長いので半分とは言えませんが、二話に分けました。
朝起きると体が重かった。
あれ?と思ったものの、昨日の出来事を思い出して納得する。
あ、そういえば昨日は沢山動いたからな~。
あの後、宿に帰ってから直ぐに寝たんだった。
そっか、初めて実力を出しまくったその反動か。
つまり、私は筋肉痛と言いうものに襲われた。
前世では、適度に身体を動かしていたから筋肉痛というものは皆無だったし。
今世でも、アークウィザードと余り動かない職業と言えど、そこは冒険者だし、しかも常に補助系魔法をかけている。
更に言うと、私は昨日程の力を出した事がなかった。
そう、今まで筋肉痛になりようがなかったのである。
身体痛いなぁ。寝ていても痛いって拷問だよコレぇ。
お布団にくるまっていても襲ってくる痛みに、私は「睡眠魔法でも自分にかけて意識を強制的に落とそっかな~?」と考えていると、部屋の前から声が聞こえてきた。
「ゆになちゃん起きてる?」
「あ、はい。起きてますよ?どうかしました?」
私が返事をすると、ガチャ……キィーと音を立てて部屋のドアが開いた。
ベットに転がったまま視線を入口に向けると、私が止まっている民営宿のおば……お姉さんが立っている。
どうしたのかな?
いつもは朝に来るなんてしないのに。
「ゆになちゃんおはよう」
「あ、はい。おはようございます。今日はどうしたのですか?」
「えぇ、ゆになちゃん起きるのが遅かったから…………大丈夫?」
「…………大丈夫?私はいつもと変わりませんが?」
私の姿を見たお姉さんは、心配した表情を顔に浮辺ている。
私は、え!?何か心配されるようなことしたかしら?と考えるが特に思いつかなかった。
しいていえば昨日の緊急クエストだが、一応帰ってから無事だということを説明してある。
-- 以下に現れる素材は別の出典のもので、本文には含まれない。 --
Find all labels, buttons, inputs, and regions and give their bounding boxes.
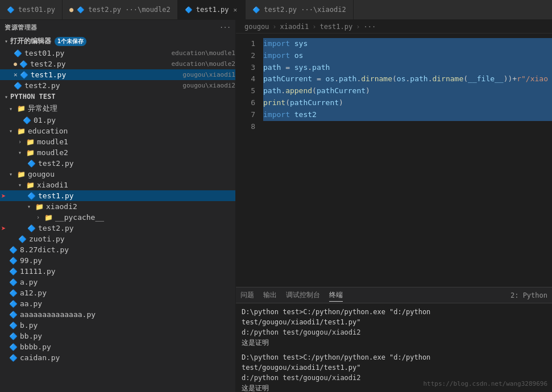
folder-label: xiaodi1 xyxy=(37,181,235,189)
code-content[interactable]: import sys import os path = sys.path pat… xyxy=(259,34,552,287)
tab-test2-moudle2[interactable]: ● 🔷 test2.py ···\moudle2 xyxy=(63,0,178,19)
open-editors-section[interactable]: ▾ 打开的编辑器 1个未保存 xyxy=(0,35,235,48)
python-icon: 🔷 xyxy=(7,6,15,14)
chevron-down-icon: ▾ xyxy=(9,106,17,112)
file-label: test1.py xyxy=(38,191,235,200)
python-file-icon: 🔷 xyxy=(18,235,27,243)
folder-moudle1[interactable]: › 📁 moudle1 xyxy=(0,136,235,147)
terminal-line-4: D:\python test>C:/python/python.exe "d:/… xyxy=(242,352,546,373)
unsaved-dot: ● xyxy=(14,61,17,67)
code-line-3: path = sys.path xyxy=(263,62,552,74)
panel-tab-debug[interactable]: 调试控制台 xyxy=(286,289,320,302)
file-bbpy[interactable]: 🔷 bb.py xyxy=(0,331,235,341)
tab-label: test2.py ···\xiaodi2 xyxy=(264,6,346,14)
chevron-down-icon: ▾ xyxy=(18,149,26,156)
tab-label: test01.py xyxy=(18,6,55,14)
code-line-6: print(pathCurrent) xyxy=(263,97,552,109)
python-file-icon: 🔷 xyxy=(9,354,18,362)
bottom-panel: 问题 输出 调试控制台 终端 2: Python D:\python test>… xyxy=(236,287,552,392)
open-file-test2-xiaodi2[interactable]: 🔷 test2.py gougou\xiaodi2 xyxy=(0,80,235,91)
file-label: a.py xyxy=(20,278,235,286)
file-99py[interactable]: 🔷 99.py xyxy=(0,255,235,266)
file-label: 99.py xyxy=(20,256,235,265)
file-bpy[interactable]: 🔷 b.py xyxy=(0,320,235,331)
close-icon[interactable]: ✕ xyxy=(14,71,18,78)
breadcrumb: gougou › xiaodi1 › test1.py › ··· xyxy=(236,20,552,34)
terminal-line-3: 这是证明 xyxy=(242,337,546,348)
panel-tab-output[interactable]: 输出 xyxy=(263,289,277,302)
terminal-line-1: D:\python test>C:/python/python.exe "d:/… xyxy=(242,307,546,327)
file-label: aaaaaaaaaaaaaa.py xyxy=(20,310,235,319)
folder-xiaodi2[interactable]: ▾ 📁 xiaodi2 xyxy=(0,201,235,212)
python-icon: 🔷 xyxy=(77,6,85,14)
folder-icon: 📁 xyxy=(17,127,26,135)
file-zuoti[interactable]: 🔷 zuoti.py xyxy=(0,233,235,244)
tab-test1-active[interactable]: 🔷 test1.py ✕ xyxy=(178,0,246,19)
breadcrumb-ellipsis: ··· xyxy=(363,23,376,31)
python-file-icon: 🔷 xyxy=(9,278,18,286)
folder-pycache[interactable]: › 📁 __pycache__ xyxy=(0,212,235,223)
tab-test01[interactable]: 🔷 test01.py xyxy=(0,0,63,19)
open-file-test2-moudle2[interactable]: ● 🔷 test2.py education\moudle2 xyxy=(0,59,235,69)
folder-label: xiaodi2 xyxy=(46,202,235,211)
open-file-test1[interactable]: ✕ 🔷 test1.py gougou\xiaodi1 xyxy=(0,69,235,80)
sidebar-content: ▾ 打开的编辑器 1个未保存 🔷 test01.py education\mou… xyxy=(0,35,235,392)
chevron-right-icon: › xyxy=(18,139,26,145)
open-file-test01[interactable]: 🔷 test01.py education\moudle1 xyxy=(0,48,235,59)
code-editor[interactable]: 1 2 3 4 5 6 7 8 import sys import os pat… xyxy=(236,34,552,287)
file-827dict[interactable]: 🔷 8.27dict.py xyxy=(0,244,235,255)
file-aapy[interactable]: 🔷 aa.py xyxy=(0,298,235,309)
python-file-icon: 🔷 xyxy=(27,224,36,232)
tab-close-button[interactable]: ✕ xyxy=(233,6,239,14)
file-test1[interactable]: ➤ 🔷 test1.py xyxy=(0,190,235,201)
code-line-4: pathCurrent = os.path.dirname(os.path.di… xyxy=(263,73,552,85)
terminal-content[interactable]: D:\python test>C:/python/python.exe "d:/… xyxy=(236,303,552,392)
folder-education[interactable]: ▾ 📁 education xyxy=(0,126,235,136)
chevron-down-icon: ▾ xyxy=(5,38,8,44)
python-file-icon: 🔷 xyxy=(9,311,18,319)
breadcrumb-file: test1.py xyxy=(319,23,352,31)
line-numbers: 1 2 3 4 5 6 7 8 xyxy=(236,34,259,287)
python-file-icon: 🔷 xyxy=(9,332,18,340)
sidebar-header: 资源管理器 ··· xyxy=(0,20,235,35)
watermark: https://blog.csdn.net/wang3289696 xyxy=(423,380,547,387)
python-icon: 🔷 xyxy=(252,6,260,14)
file-test2-gougou[interactable]: ➤ 🔷 test2.py xyxy=(0,223,235,233)
file-bbbbpy[interactable]: 🔷 bbbb.py xyxy=(0,341,235,352)
python-file-icon: 🔷 xyxy=(9,343,18,351)
python-file-icon: 🔷 xyxy=(9,246,18,254)
python-file-icon: 🔷 xyxy=(14,82,22,90)
folder-xiaodi1[interactable]: ▾ 📁 xiaodi1 xyxy=(0,180,235,190)
folder-exception[interactable]: ▾ 📁 异常处理 xyxy=(0,102,235,115)
folder-label: moudle2 xyxy=(37,148,235,157)
main-layout: 资源管理器 ··· ▾ 打开的编辑器 1个未保存 🔷 test01.py edu… xyxy=(0,20,552,392)
file-label: test2.py xyxy=(30,60,168,68)
folder-moudle2[interactable]: ▾ 📁 moudle2 xyxy=(0,147,235,158)
unsaved-badge: 1个未保存 xyxy=(55,37,86,46)
folder-label: education xyxy=(28,127,235,135)
file-a12py[interactable]: 🔷 a12.py xyxy=(0,287,235,298)
file-11111py[interactable]: 🔷 11111.py xyxy=(0,266,235,277)
file-path: gougou\xiaodi1 xyxy=(182,71,235,78)
breadcrumb-sep: › xyxy=(312,23,316,31)
file-manyapy[interactable]: 🔷 aaaaaaaaaaaaaa.py xyxy=(0,309,235,320)
tab-label: test1.py xyxy=(196,6,229,14)
file-label: b.py xyxy=(20,321,235,330)
python-file-icon: 🔷 xyxy=(23,116,31,124)
file-test2-moudle2[interactable]: 🔷 test2.py xyxy=(0,158,235,169)
folder-icon: 📁 xyxy=(17,170,26,178)
file-label: aa.py xyxy=(20,299,235,308)
file-apy[interactable]: 🔷 a.py xyxy=(0,277,235,287)
python-file-icon: 🔷 xyxy=(9,257,18,265)
folder-gougou[interactable]: ▾ 📁 gougou xyxy=(0,169,235,180)
folder-icon: 📁 xyxy=(35,203,44,211)
sidebar-menu-button[interactable]: ··· xyxy=(219,24,231,31)
panel-tab-issues[interactable]: 问题 xyxy=(240,289,254,302)
panel-tab-terminal[interactable]: 终端 xyxy=(329,289,343,302)
file-caidanpy[interactable]: 🔷 caidan.py xyxy=(0,352,235,363)
tab-test2-xiaodi2[interactable]: 🔷 test2.py ···\xiaodi2 xyxy=(246,0,354,19)
python-test-section[interactable]: ▾ PYTHON TEST xyxy=(0,91,235,102)
file-01py[interactable]: 🔷 01.py xyxy=(0,115,235,126)
file-label: test2.py xyxy=(38,224,235,232)
file-label: 11111.py xyxy=(20,267,235,276)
全くもってお姉さんの心配の意図が分からないでいると、お姉さんがしびれを切らしたのか、指摘してくる。
「ゆになちゃん、今10時過ぎよ」
「…………マジですか?」
「ホントよ。全く起きてこないから心配したのよ」
「それはそれは。心配かけました」
なるほど、いつもよりも起きてくるのが何時間も遅かったら心配して部屋に来るのは当然か。
しかし、10時過ぎ。
まぁ、疲れていたから妥当な時間だと言え、流石に遅すぎたらしい。
さて、お姉さんをこれ以上心配させないためにもそろそろ起きますか…っと。
「いっ…タタタ」
「だ、大丈夫!?やっぱり怪我でもしているのかしら?」
ベットから起き上がろうとした私はだったが、筋肉痛の存在を忘れていたらしく、動いた衝動に筋肉が悲鳴を上げてしまった。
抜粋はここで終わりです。